China Eases Overseas Listing Rules, Paving Way for Rebound

China’s securities regulator has toned down curbs on local companies seeking initial public offerings overseas just as the economic rebound sparks renewed interest in the country’s assets.

In the final rules published Friday, the China Securities Regulatory Commission said it would support the listing of firms with so-called variable interest entity structures if they are compliant, signaling a softening stance toward the country’s capital markets.

The CSRC reiterated that Chinese companies seeking to sell shares abroad would have to register with the regulator after a transition period. Firms would need to abide by China’s rules when disclosing personal data, and take necessary steps to safeguard state secrets.
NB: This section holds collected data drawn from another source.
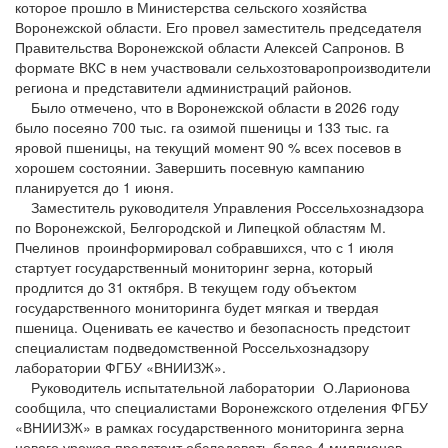
которое прошло в Министерства сельского хозяйства
Воронежской области. Его провел заместитель председателя
Правительства Воронежской области Алексей Сапронов. В
формате ВКС в нем участвовали сельхозтоваропроизводители
региона и представители администраций районов.
Было отмечено, что в Воронежской области в 2026 году
было посеяно 700 тыс. га озимой пшеницы и 133 тыс. га
яровой пшеницы, на текущий момент 90 % всех посевов в
хорошем состоянии. Завершить посевную кампанию
планируется до 1 июня.
Заместитель руководителя Управления Россельхознадзора
по Воронежской, Белгородской и Липецкой областям М.
Пчелинов проинформировал собравшихся, что с 1 июля
стартует государственный мониторинг зерна, который
продлится до 31 октября. В текущем году объектом
государственного мониторинга будет мягкая и твердая
пшеница. Оценивать ее качество и безопасность предстоит
специалистам подведомственной Россельхознадзору
лаборатории ФГБУ «ВНИИЗЖ».
Руководитель испытательной лаборатории О.Ларионова
сообщила, что специалистами Воронежского отделения ФГБУ
«ВНИИЗЖ» в рамках государственного мониторинга зерна
нового урожая предстоит обследовать более 4 миллионов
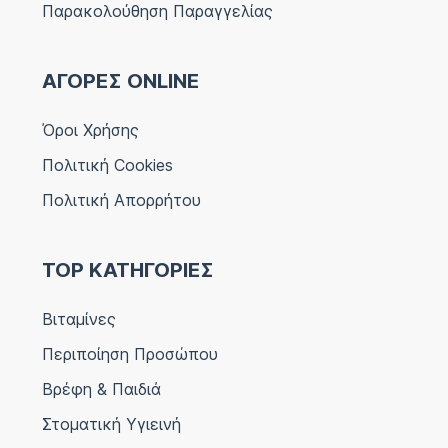
Παρακολούθηση Παραγγελίας
ΑΓΟΡΕΣ ONLINE
Όροι Χρήσης
Πολιτική Cookies
Πολιτική Απορρήτου
TOP ΚΑΤΗΓΟΡΙΕΣ
Βιταμίνες
Περιποίηση Προσώπου
Βρέφη & Παιδιά
Στοματική Υγιεινή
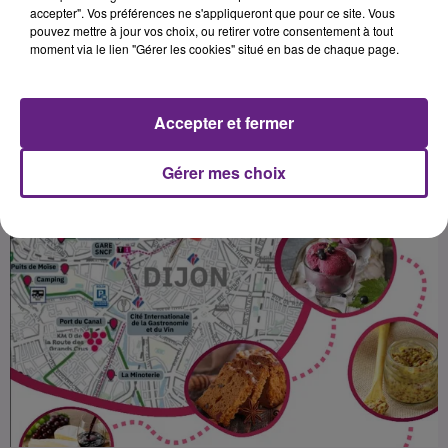
accepter". Vos préférences ne s'appliqueront que pour ce site. Vous
pouvez mettre à jour vos choix, ou retirer votre consentement à tout
moment via le lien "Gérer les cookies" situé en bas de chaque page.
Publié : 13 juillet 2025 à 7h00 par la rédac
Accepter et fermer
Gérer mes choix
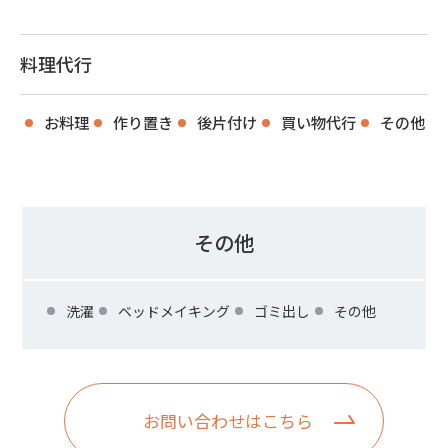
料理代行
お料理
作り置き
後片付け
買い物代行
その他
その他
洗濯
ベッドメイキング
ゴミ出し
その他
お問い合わせはこちら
The regulator will block listings that may impede state security or involve companies or shareholders that have committed corruption, bribes or are under investigation.

“As long as companies stay compliant with the regulations, their listings won’t be affected no matter which market they choose,” the CSRC said in an separate Q&A on its website. “The CSRC and related authorities will respect companies’ independent choice and provide support.”

The move could help revive a path for Chinese companies and investors to tap global public markets again. Chinese companies have struggled to list in New York amid tightening scrutiny at home and from the US Securities and Exchange Commission. That triggered the sharpest drop in venture capital investments in more than two decades.